Notre Dame looks to be a contender in its last season in the Hockey East, and they’re definitely built to try. Cal Petersen is not only one of the best goaltenders in the division, but all off college hockey. Certainly a workhorse, he started every game last season, but with a possible balance with freshman Cale Morris this year, he could be fresher later into the season. Anders Bjork is highly touted in the Bruins organization and will look to make his mark once again with the fighting Irish. However, with the exception of 6-foot-5 Luke Ripley, Notre Dame’s defensemen are small, and will need to show their skill once again to put Notre Dame in division contention.

PROVIDENCE

  • Coach – Nate Leaman (Career: 143-114-37, 14th season, 6th at Providence)
  • Last Year’s Record and Results – 27-7-4, 2nd in Hockey East, Lost to Minnesota Duluth in NCAA Regional First Round
  • Strengths: Balance
  • Concerns: Goaltending, Replacement Scoring
  • Key Returners: Erik Foley, Jake Walman, Hayden Hawkey

This Friars team was absolutely decimated by graduation this year and need a lot of people to step up in that wake. Mark Jankowski and Trevor Mingoia are just two names that left and need to be replaced as soon as possible. Expect Erik Foley to have to step into that top line role, along with Brian Pinho. Jake Walman will be steady on the Providence blue line, but the biggest concern of all comes in net, where Nick Ellis is gone, leaving Hayden Hawkey, who’s only started two games in his Friars career, to take over.

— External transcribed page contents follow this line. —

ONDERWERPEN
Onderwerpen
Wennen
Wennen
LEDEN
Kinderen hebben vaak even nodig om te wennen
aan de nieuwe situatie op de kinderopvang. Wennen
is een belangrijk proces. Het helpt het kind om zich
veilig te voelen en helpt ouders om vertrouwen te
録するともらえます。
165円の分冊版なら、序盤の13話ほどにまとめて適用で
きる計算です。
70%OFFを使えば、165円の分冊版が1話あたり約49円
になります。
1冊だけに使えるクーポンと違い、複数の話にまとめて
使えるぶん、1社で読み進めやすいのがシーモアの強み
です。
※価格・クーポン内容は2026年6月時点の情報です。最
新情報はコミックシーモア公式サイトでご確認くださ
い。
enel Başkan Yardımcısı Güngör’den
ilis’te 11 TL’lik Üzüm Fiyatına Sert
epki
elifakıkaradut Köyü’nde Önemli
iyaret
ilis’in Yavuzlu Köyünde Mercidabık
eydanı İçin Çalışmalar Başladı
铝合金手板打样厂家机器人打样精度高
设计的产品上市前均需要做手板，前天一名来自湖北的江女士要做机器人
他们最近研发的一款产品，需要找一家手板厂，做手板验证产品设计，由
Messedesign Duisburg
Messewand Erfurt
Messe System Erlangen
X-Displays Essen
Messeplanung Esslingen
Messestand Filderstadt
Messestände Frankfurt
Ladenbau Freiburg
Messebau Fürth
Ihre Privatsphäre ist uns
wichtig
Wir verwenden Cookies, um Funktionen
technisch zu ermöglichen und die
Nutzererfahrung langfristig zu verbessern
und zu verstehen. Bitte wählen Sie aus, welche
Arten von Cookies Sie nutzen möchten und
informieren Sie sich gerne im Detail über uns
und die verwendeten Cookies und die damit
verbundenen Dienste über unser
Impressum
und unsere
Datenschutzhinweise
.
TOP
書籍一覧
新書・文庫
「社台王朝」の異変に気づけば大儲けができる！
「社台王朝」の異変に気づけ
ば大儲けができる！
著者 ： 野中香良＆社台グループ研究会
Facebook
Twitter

This team will be good, Nate Leaman is an elite coach, but the immense turnover doesn’t leave high hopes for the season overall.

VERMONT

  • Coach – Kevin Sneddon (Career: 254-325-81, 19th season, 14th at Vermont)
  • Last Year’s Record and Results – 15-22-3, 9th in Hockey East, Lost to Boston College in Hockey East Quarterfinals
  • Strengths: Goaltending, Top Line Scoring
  • Concerns: Depth
  • Key Returners: Mike Santaguida, Anthony Petruzelli, Jarrid Privitera

After an injury to their starting goaltender threatened to derail Vermont’s season last year, he’s back and ready for his final year. Senior Mike Santaguida won’t have Pat Feeley behind him this year, but the notably small goaltender, 5-foot-8 in net, will need his best season yet. While brother Alexx is gone, Jarrid Privitera will look to step into the top scoring role, and Anthony Petruzelli and Craig Puffer have to perform at a high level as well. 9 freshman will fight for a roster spot, drawing concerns about the Catamount’s depth early in the season. Their speed game is always tough to play against, and the team will look to capitalize on it more this season.